• [Task statement]
Copy out exactly the stretch of the listing below that begins at the line containing "Bemerkenswertes Head-up-Display" and ends at the line containing "6 Jahre / 60'000 km Gratiswartung", and copy nothing outside it.

• [Material shown]
·····
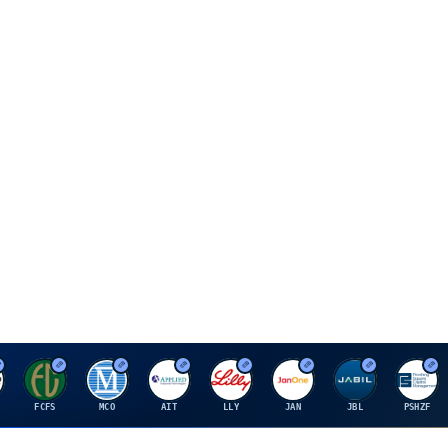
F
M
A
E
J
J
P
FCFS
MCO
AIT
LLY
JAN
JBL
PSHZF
·····
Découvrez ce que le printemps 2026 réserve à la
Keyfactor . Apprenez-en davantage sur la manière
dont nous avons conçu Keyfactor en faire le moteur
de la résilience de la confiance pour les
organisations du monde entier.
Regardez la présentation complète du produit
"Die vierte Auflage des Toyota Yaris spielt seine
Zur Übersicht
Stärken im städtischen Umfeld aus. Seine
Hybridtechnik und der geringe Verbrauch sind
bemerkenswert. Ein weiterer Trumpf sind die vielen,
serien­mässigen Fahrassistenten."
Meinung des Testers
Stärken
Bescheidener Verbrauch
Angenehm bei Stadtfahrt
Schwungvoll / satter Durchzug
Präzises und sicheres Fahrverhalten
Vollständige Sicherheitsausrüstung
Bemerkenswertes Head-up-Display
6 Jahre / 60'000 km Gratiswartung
·····
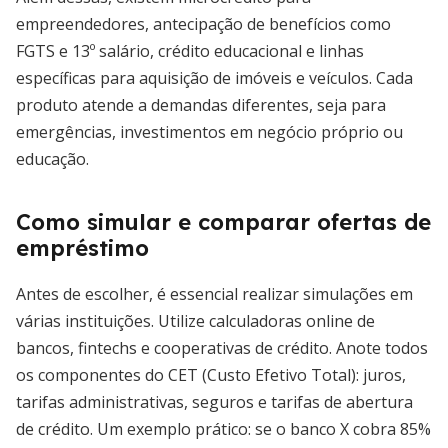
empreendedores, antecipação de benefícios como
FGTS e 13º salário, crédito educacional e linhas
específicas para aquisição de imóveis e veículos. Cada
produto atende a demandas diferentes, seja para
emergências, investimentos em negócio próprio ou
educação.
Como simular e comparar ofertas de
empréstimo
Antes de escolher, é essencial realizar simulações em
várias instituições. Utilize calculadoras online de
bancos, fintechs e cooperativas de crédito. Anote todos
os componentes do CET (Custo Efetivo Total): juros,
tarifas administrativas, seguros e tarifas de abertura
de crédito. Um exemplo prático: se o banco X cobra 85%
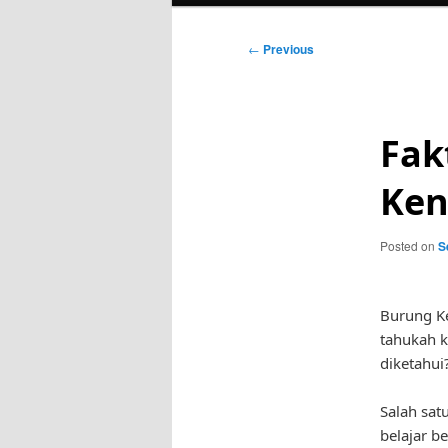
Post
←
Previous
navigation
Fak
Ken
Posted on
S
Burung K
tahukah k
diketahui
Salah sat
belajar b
·····
• [Result of the exercise]
Bemerkenswertes Head-up-Display
6 Jahre / 60'000 km Gratiswartung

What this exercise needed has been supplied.